Updated: Oct 10, 2020

Digital Minimalism is a MUST READ for the Generation Z who grew up using social media and continuously consume the new products that emerge e.g. TikTok as well as the existing (Instagram, Twitter, Facebook, Snapchat and Linkedin). Well, that is if they feel addicted to their tech devices such as phones, laptops, Ipads etc with no escape consequently depleting their quality of life beyond technology.

The book written by Cal Newport (author of So Good They Can’t Ignore you and Deep Work), is constructed in two parts.

PART ONE: Newport sets the foundation where he outlines the reasons you might feel addicted to social media, with #1 being it is purposely engineered to profit from your attention. Human attention is a finite resource so digital companies invest in gaining the most market share in the attention economy. (Your attention sells to advertisers – so at any costs the social media tycoons are willing to keep you online). Newport introduces a philosophy known as digital minimalism adopted to gain control of how you spend your time online.

Digital Minimalism: A philosophy of technology use in which you focus your online time on a small number of carefully selected and optimized activities that strongly support things you value, and then happily miss out on everything else.

To adopt a digital minimalism approach, he encourages everyone to take a 30 day digital declutter. To successfully carry out the declutter he advises using these three steps:

Step 1: Define your technology rules‍ e.g. what social media apps are you deleting? Or are you banning yourself from watching Netflix alone to avoid binge-watching?

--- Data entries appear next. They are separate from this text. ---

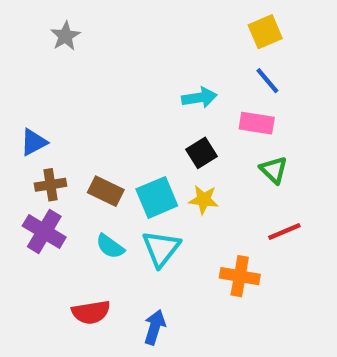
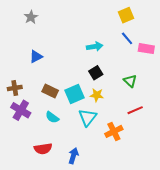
pink rectangle: (257, 123) -> (146, 49), moved
blue triangle: (34, 142) -> (36, 57), moved
brown cross: (51, 185) -> (15, 88), moved
cyan triangle: (161, 248) -> (88, 117), moved
orange cross: (240, 276) -> (114, 131), turned -36

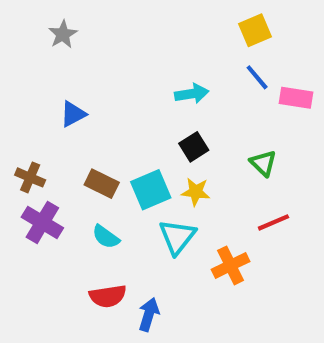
brown cross: (15, 88) -> (30, 177), turned 32
red semicircle: (43, 149) -> (108, 296), moved

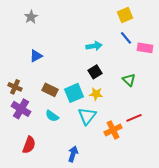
red line: (273, 222) -> (134, 118), moved
red semicircle: (108, 296) -> (29, 145), moved, turned -60

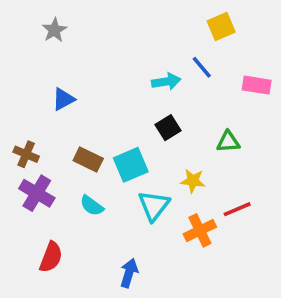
blue line: (126, 38) -> (202, 67), moved
green triangle: (129, 80) -> (228, 142), turned -48
yellow star: (96, 94) -> (193, 181), moved

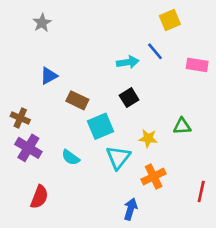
green triangle: (228, 142) -> (182, 126), moved
brown rectangle: (88, 160) -> (77, 100), moved
red line: (237, 209) -> (201, 191), moved, turned -55
blue arrow: (129, 273) -> (130, 209), moved

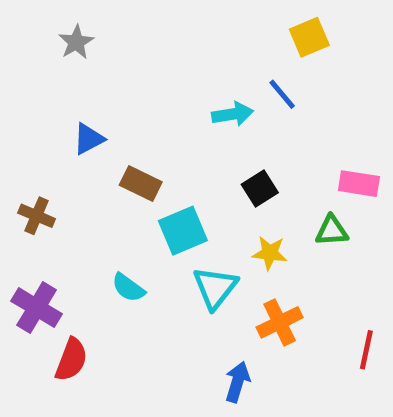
pink rectangle: (197, 65) -> (359, 184), moved
black square: (129, 98) -> (260, 188), moved
purple cross: (28, 148) -> (37, 308), moved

Step 2: Take a thirty-day break‍ – using higher quality activities to fill in the pockets of extra time you may have after removing optional technologies

Step 3: Reintroduce technology‍ - after your 30 days declutter. ONLY optional technologies that you essentially need and deeply value. Have rules with when and how you use it. If you feel nothing is worth reintroducing, then don’t.

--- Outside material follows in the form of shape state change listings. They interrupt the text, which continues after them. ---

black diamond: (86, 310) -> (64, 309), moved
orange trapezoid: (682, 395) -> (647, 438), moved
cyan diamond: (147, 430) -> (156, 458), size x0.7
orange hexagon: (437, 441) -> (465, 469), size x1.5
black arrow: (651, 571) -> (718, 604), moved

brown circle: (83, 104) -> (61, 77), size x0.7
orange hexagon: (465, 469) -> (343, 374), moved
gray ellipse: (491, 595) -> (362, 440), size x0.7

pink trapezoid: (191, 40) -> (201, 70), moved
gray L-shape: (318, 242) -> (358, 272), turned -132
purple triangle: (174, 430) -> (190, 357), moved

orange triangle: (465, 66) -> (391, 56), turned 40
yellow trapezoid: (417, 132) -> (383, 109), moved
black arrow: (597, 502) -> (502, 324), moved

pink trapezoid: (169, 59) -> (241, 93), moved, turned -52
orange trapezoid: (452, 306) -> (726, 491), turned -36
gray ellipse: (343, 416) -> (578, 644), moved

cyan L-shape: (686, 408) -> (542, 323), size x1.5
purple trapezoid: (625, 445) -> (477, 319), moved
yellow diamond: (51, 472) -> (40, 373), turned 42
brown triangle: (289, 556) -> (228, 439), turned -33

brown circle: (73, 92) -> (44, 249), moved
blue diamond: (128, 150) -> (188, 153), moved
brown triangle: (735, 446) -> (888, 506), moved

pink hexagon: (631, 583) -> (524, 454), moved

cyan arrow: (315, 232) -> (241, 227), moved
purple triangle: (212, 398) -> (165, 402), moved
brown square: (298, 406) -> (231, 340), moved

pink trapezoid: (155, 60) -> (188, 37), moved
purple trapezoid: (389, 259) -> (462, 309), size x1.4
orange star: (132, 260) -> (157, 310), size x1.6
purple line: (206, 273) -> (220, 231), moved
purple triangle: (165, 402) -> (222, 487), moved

PART TWO: Newport explains tried and tested practices for individuals to follow during their digital declutter to best support them.

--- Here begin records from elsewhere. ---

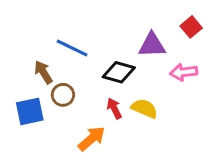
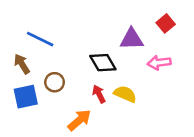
blue line: (72, 48) -> (40, 39), moved
brown arrow: (43, 72) -> (22, 64), moved
black diamond: (119, 72) -> (103, 63), turned 44

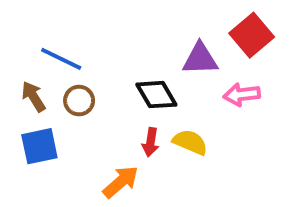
red square: (166, 23) -> (252, 35), size x1.5
brown circle: (55, 82) -> (79, 101), moved
red arrow: (99, 94) -> (150, 142), turned -144

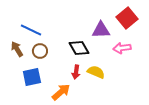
blue square: (39, 146) -> (32, 77), moved

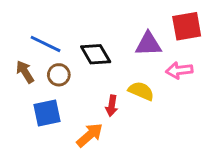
red square: (127, 18) -> (187, 26), turned 30
black diamond: (79, 48) -> (96, 54), moved
yellow semicircle: (96, 72) -> (141, 91), moved

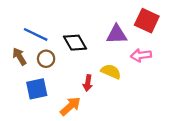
red square: (187, 26) -> (147, 21), turned 35

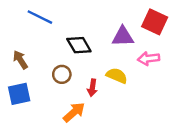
blue line: (36, 34) -> (40, 17), moved
brown circle: (46, 59) -> (62, 74), moved
blue square: (37, 89) -> (19, 94), moved

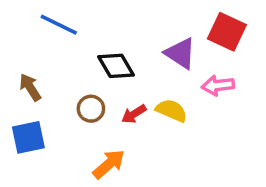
purple triangle: (123, 37) -> (180, 53), turned 35
red arrow: (92, 88) -> (134, 114), moved, turned 49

  1. Leave your phone at home when it is not critical to be brought out e.g. going for a walk

  2. Take long walks‍

  3. Write letters to yourself‍ (journal)

  4. Don’t click the “like”‍ button – EVER

  5. Consolidate texting‍ – set a time to bulk text or reply

  6. Hold conversation office hours – set a time when you’re always available for conversation

Also, he emphasises the purpose of these practices is not to be anti-social but to reclaim high-quality leisure time instead of indulging in low-quality digital distractions.

Leisure lesson #1: Prioritize demanding activity over passive consumption.

Leisure lesson #2: Use skills to produce valuable things in the physical world.‍

Leisure lesson #3: Seek activities that require real-world, structured social interactions.

These leisure lessons are aimed at increasing your quality of leisure is accompanied by some practices below.

1. Fix or build something every week‍

2. Schedule your low-quality leisure‍ (e.g. time spent on the phone mindlessly scrolling)

3. Join something‍ (e.g. a sports team or membership club)

4. Follow leisure plans‍

5. Delete social media from your phone‍

6. Use social media like a professional‍ (every interaction with social media should have a purpose)

7. Dumb down your smartphone ( https://www.thelightphone.com/ is a great example)


In conclusion, I highly recommend this book to all who want a guide to reduce their use of technology whilst optimising the time spent on it to produce valuable results. Especially for those who want to develop their friendships offline and increase the quality of their leisure time.


If you’re reading this I’ve most likely started my own digital declutter and will be implementing these practices going forward. I’ll slowly post updates of my progress throughout the rest of the year. Until then, stay blessed.